31.      MM. Sjöberg et Gerdin ont fait appel devant le Svea hovrätt (cour d’appel de Stockholm) (Suède), lequel a, dans un premier temps, refusé de permettre une procédure d’appel dans les deux affaires. Ils ont contesté cette décision de refus devant le Högsta domstolen (Cour suprême), qui a rendu une décision autorisant la recevabilité de l’appel et a renvoyé l’affaire devant le Svea hovrätt.

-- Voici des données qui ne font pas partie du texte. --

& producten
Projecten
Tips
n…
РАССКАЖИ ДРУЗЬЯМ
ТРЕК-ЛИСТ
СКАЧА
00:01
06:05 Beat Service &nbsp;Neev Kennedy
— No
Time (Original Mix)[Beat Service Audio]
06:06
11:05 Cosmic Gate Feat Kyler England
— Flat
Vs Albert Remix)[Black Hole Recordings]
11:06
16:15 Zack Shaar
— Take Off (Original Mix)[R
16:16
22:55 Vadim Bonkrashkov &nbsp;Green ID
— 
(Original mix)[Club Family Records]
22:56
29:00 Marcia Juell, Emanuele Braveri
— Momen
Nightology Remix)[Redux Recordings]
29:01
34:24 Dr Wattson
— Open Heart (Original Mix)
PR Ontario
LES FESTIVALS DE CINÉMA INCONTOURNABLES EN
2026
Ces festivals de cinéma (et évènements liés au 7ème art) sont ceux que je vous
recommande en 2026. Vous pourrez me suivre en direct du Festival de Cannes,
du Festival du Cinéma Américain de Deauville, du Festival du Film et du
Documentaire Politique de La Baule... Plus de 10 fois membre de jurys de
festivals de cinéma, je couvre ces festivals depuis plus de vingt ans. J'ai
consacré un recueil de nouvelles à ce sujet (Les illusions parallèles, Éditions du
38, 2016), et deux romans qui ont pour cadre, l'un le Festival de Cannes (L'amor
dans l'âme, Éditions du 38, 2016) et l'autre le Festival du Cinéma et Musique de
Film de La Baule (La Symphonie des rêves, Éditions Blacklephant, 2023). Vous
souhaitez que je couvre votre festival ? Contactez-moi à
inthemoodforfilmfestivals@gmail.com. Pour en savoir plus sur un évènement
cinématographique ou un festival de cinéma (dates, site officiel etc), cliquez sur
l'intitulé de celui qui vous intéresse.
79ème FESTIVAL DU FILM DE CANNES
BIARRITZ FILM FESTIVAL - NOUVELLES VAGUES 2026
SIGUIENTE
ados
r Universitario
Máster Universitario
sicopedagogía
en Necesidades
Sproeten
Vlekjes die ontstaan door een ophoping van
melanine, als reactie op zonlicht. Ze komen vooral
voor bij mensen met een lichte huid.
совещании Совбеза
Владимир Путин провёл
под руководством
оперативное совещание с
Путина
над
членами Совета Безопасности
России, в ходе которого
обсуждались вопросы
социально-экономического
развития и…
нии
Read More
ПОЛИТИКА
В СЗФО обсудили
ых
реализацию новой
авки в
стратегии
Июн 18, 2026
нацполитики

32.      Le Högsta domstolen a fondé principalement cette décision sur le motif selon lequel «[i]l existe une incertitude quant au point de savoir si les dispositions pénales de la lotterilagen donnent matière à une application non discriminatoire lorsqu’il est question de promotion de la participation, d’une part, à des loteries organisées sans autorisation sur le territoire national et, d’autre part, à des loteries organisées à l’étranger. […] En tout état de cause, se pose en outre la question de savoir si les restrictions à la libre prestation des services constituées par les articles 38 et 54 de la lotterilagen peuvent être admises au motif qu’elles relèvent des exceptions explicitement prévues par le traité CE ou si elles peuvent être justifiées par des raisons impérieuses d’intérêt général et être dès lors considérées comme proportionnées».

33.      Devant le Svea hovrätt, MM. Sjöberg et Gerdin ont soutenu, d’une part, que la lotterilagen est clairement discriminatoire parce que l’article 54, paragraphe 2, de celle-ci ne vise que la promotion de loteries organisées à l’étranger et que la promotion de jeux organisés sans autorisation en Suède n’est passible que d’une amende civile.

34.      Ils ont fait valoir, d’autre part, que la lotterilagen est également contraire à l’article 49 CE au motif que l’un des objectifs de celle-ci, ainsi qu’il ressort des travaux préparatoires de cette législation, est de garantir les recettes de l’État et des associations. Cet objectif ne saurait donc être considéré comme une simple «conséquence bénéfique accessoire», au sens de l’arrêt Gambelli e.a. (6). En outre, selon MM. Sjöberg et Gerdin, les sociétés de jeux contrôlées par le Royaume de Suède exercent un marketing intensif et à grande échelle dans le but d’inciter les consommateurs à participer aux jeux qu’elles proposent, de sorte que la lotterilagen ne répondrait pas à l’objectif de limiter les occasions de jeux de manière cohérente et systématique, comme il est requis par la jurisprudence (7).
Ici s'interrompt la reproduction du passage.